Donc Versailles nous échappait, à force d’habitude nous avions perdu les clés de « compréhension », notre respect avait fait sombrer le beau palais « flétri par la cohue » dans la banalité. Il nous fallait un maître à repenser juste.

Et hop ! voilà M. Koons, « artiste cultivé » au grand cœur et son « Hanging Heart » (2,7 mètres, 1575 kilogrammes avec le ruban, en acier inoxydable, faut-il vous l’emballer ?), qui nous invite à nouveau « à regarder Versailles », en apportant « générosité, chaleur et romance » !

Et au nom de quoi cette légitimité ? La « notoriété absolue », pardi !

La messe est dite : le référant, c’est donc la cote établie par les marchés ou la recette muséale. Versailles demeure au hit parade des monuments les plus visités, Le cœur rouge de M Koons se vend cher, très cher. Rien de tel pour autoriser ce « dialogue » d’égal à égal entre les créations de M. Koons et celles de M. Le Brun.

La causette et la cassette ont toujours fait bon ménage dans le « milieu ».

M. Aillagon, bienfaiteur de l’humanité, Jeff Koons, maître-étalon du nouveau regard…
… et M. Pinault, maître des enseignes, arbitre des tendances !

L’État, faucheur fauché, l’artiste et le grand commerce : la sainte Trinité du goût !

***

Tout est art quand on y met le prix !

Et tout est « coup » médiatique, quand on est un peu habile à la chose.
Trouver une niche à la hauteur de « Balloon dog », voilà l’enjeu.

Koons dans les jardins du Luxembourg ou sur les Champs-Elysées, installé dans l’espace urbain, n’eût été qu’un coup d’épée dans l’eau. Mais Koons intégré au symbole toujours vivace de la monarchie républicaine, que la France n’a jamais cessé d’être : alors là, chapeau l’artiste !

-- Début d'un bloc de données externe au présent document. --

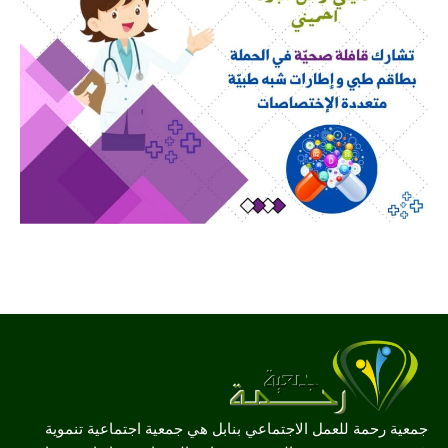
جمعية رحمة للعمل الاجتماعي بنابل هي جمعية اجتماعية تنموية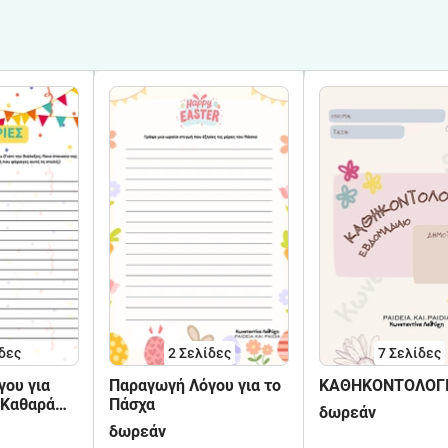
δες
2
Σελίδες
7
Σελίδες
ου για
Παραγωγή Λόγου για το
ΚΑΘΗΚΟΝΤΟΛΟΓΙ
 Καθαρά
Πάσχα
δωρεάν
δωρεάν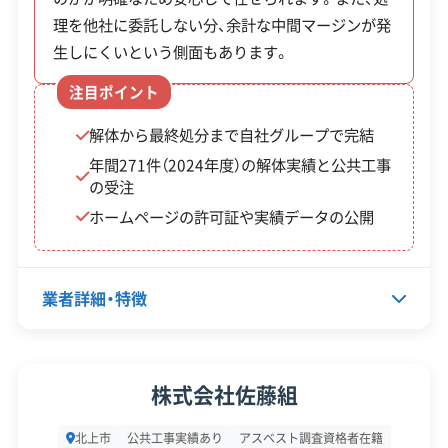
理を他社に委託しない分、余計な中間マージンが発
生しにくいという側面もあります。
北上市では新築住宅の取得とセットにすると
注目ポイント
最大200万円という手厚い補助金が利用できま
解体から最終処分まで自社グループで完結
す。ただし、予算枠が限られているため早めの
年間271件（2024年度）の解体実績と公共工事
申請が重要です。
の受注
ホームページの許可証や実績データの公開
補助
業者詳細・特徴
金
制度名
対象・条件
額・
率
代表者名
千葉智英
株式会社佐藤組
最大
所在地
岩手県北上市村崎野14地割63番3
人口減少
北上市
公共工事実績あり
アスベスト調査資格者在籍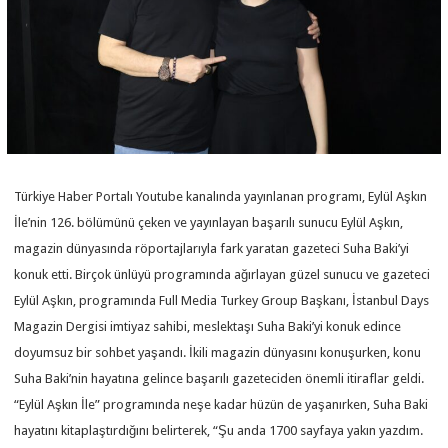
Türkiye Haber Portalı Youtube kanalında yayınlanan programı, Eylül Aşkın
İle’nin 126. bölümünü çeken ve yayınlayan başarılı sunucu Eylül Aşkın,
magazin dünyasında röportajlarıyla fark yaratan gazeteci Suha Baki’yi
konuk etti. Birçok ünlüyü programında ağırlayan güzel sunucu ve gazeteci
Eylül Aşkın, programında Full Media Turkey Group Başkanı, İstanbul Days
Magazin Dergisi imtiyaz sahibi, meslektaşı Suha Baki’yi konuk edince
doyumsuz bir sohbet yaşandı. İkili magazin dünyasını konuşurken, konu
Suha Baki’nin hayatına gelince başarılı gazeteciden önemli itiraflar geldi.
“Eylül Aşkın İle” programında neşe kadar hüzün de yaşanırken, Suha Baki
hayatını kitaplaştırdığını belirterek, “Şu anda 1700 sayfaya yakın yazdım.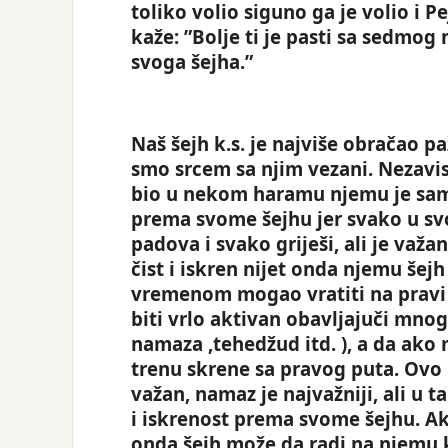
toliko volio siguno ga je volio i Pe
kaže: ”Bolje ti je pasti sa sedmog
svoga šejha.”
Naš šejh k.s. je najviše obračao pa
smo srcem sa njim vezani. Nezavis
bio u nekom haramu njemu je samo
prema svome šejhu jer svako u sv
padova i svako griješi, ali je važ
čist i iskren nijet onda njemu še
vremenom mogao vratiti na pravi 
biti vrlo aktivan obavljajuči mno
namaza ,tehedžud itd. ), a da ako 
trenu skrene sa pravog puta. Ovo 
važan, namaz je najvažniji, ali u t
i iskrenost prema svome šejhu. A
onda šejh može da radi na njemu 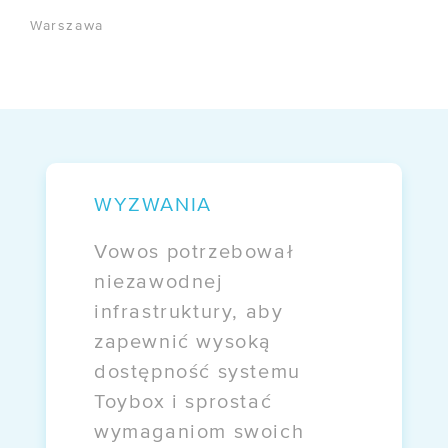
FIRMA
Warszawa
/ O nas
/ Certyfikaty
/ Informacje prawne
/ Akcjonariusze
WYZWANIA
/ Kontakt
Vowos potrzebował
niezawodnej
OFERTY
infrastruktury, aby
/ Darmowa migracja
zapewnić wysoką
/ E-commerce
dostępność systemu
Toybox i sprostać
/ EZD RP
wymaganiom swoich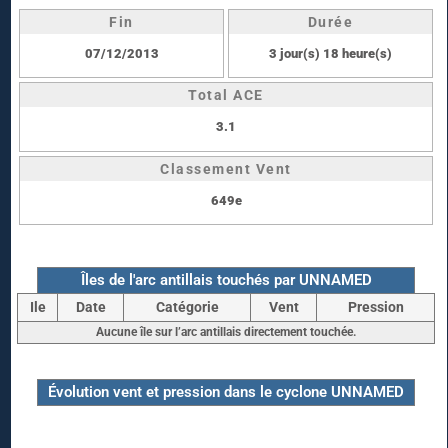
Fin
Durée
07/12/2013
3 jour(s) 18 heure(s)
Total ACE
3.1
Classement Vent
649e
Îles de l'arc antillais touchés par UNNAMED
Ile
Date
Catégorie
Vent
Pression
Aucune île sur l’arc antillais directement touchée.
Évolution vent et pression dans le cyclone UNNAMED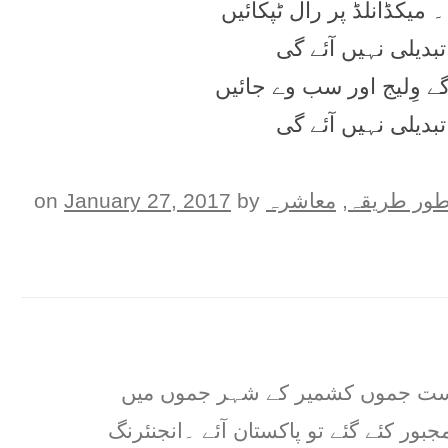
ميکڈانلڈ پر رال ٹپکائیں
تبدیلی نہیں آئے گی
 وِليج اور سب وے جائيں
تبدیلی نہیں آئے گی
ور طريقہ
,
معاشرہ
on
by
January 27, 2017
ریاست جموں کشمیر کے شہر جموں میں
جبور کئے گئے تو پاکستان آئے ۔انجنئرنگ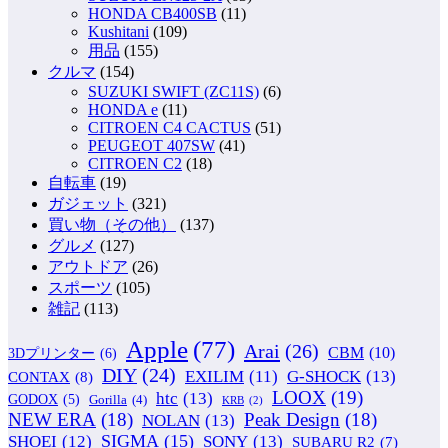
HONDA CB400SB
(11)
Kushitani
(109)
用品
(155)
クルマ
(154)
SUZUKI SWIFT (ZC11S)
(6)
HONDA e
(11)
CITROEN C4 CACTUS
(51)
PEUGEOT 407SW
(41)
CITROEN C2
(18)
自転車
(19)
ガジェット
(321)
買い物（その他）
(137)
グルメ
(127)
アウトドア
(26)
スポーツ
(105)
雑記
(113)
Apple
(77)
Arai
(26)
CBM
(10)
3Dプリンター
(6)
DIY
(24)
G-SHOCK
(13)
EXILIM
(11)
CONTAX
(8)
LOOX
(19)
htc
(13)
GODOX
(5)
Gorilla
(4)
KRB
(2)
NEW ERA
(18)
Peak Design
(18)
NOLAN
(13)
SIGMA
(15)
SONY
(13)
SHOEI
(12)
SUBARU R2
(7)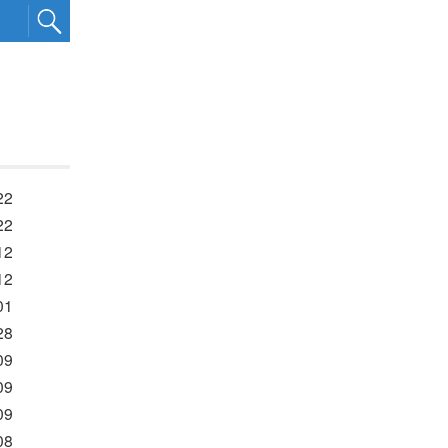
22
22
12
12
01
28
09
09
09
08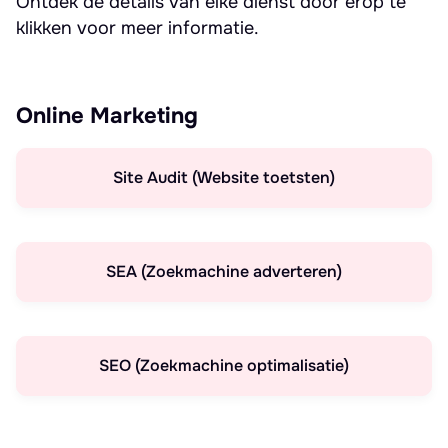
Ontdek de details van elke dienst door erop te
klikken voor meer informatie.
Online Marketing
Site Audit (Website toetsten)
SEA (Zoekmachine adverteren)
SEO (Zoekmachine optimalisatie)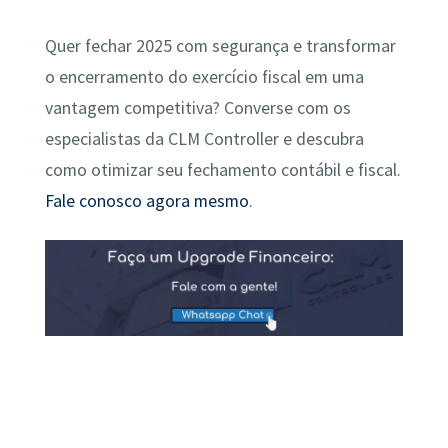
Quer fechar 2025 com segurança e transformar
o encerramento do exercício fiscal em uma
vantagem competitiva? Converse com os
especialistas da CLM Controller e descubra
como otimizar seu fechamento contábil e fiscal.
Fale conosco agora mesmo
.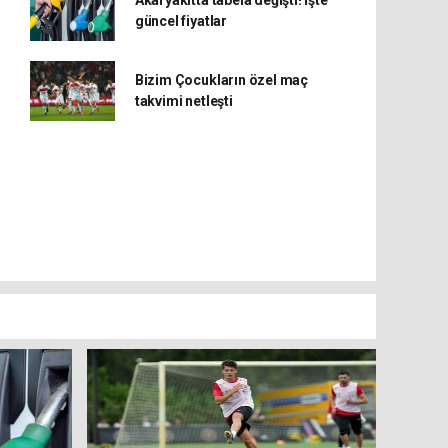
güncel fiyatlar
Bizim Çocukların özel maç
takvimi netleşti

Si l’on devait mesurer la culture et l’intelligence de l’artiste à l’aune de cette superbe stratégie de communication, il est certain qu’elle ne ferait aucun doute !

***

« La chose la plus commune, dès qu’on nous la cache, devient un délice », prévenait Oscar Wilde.

Baudelaire, toujours lui, en connaisseur de la chose, parlait « du risque aristocratique de déplaire ».
Puisqu’elle est la seule qui nous reste, osons être de l’aristocratie de ceux qui déplaisent…

Nous autres pauvres incomprenants, largués du système, rétrogrades lénifiants, offrons-nous ce luxe suprême : soyons indifférents.

Après tout, à l’argus du grand business de l’art, voilà encore la meilleure offre qu’on puisse faire dans ce marché de dupes.

Fuyons ces palais dévastés par la guimauve et partons rêver d’une lune bleue, sans inox et ruban rose: il fait beau sur la grève.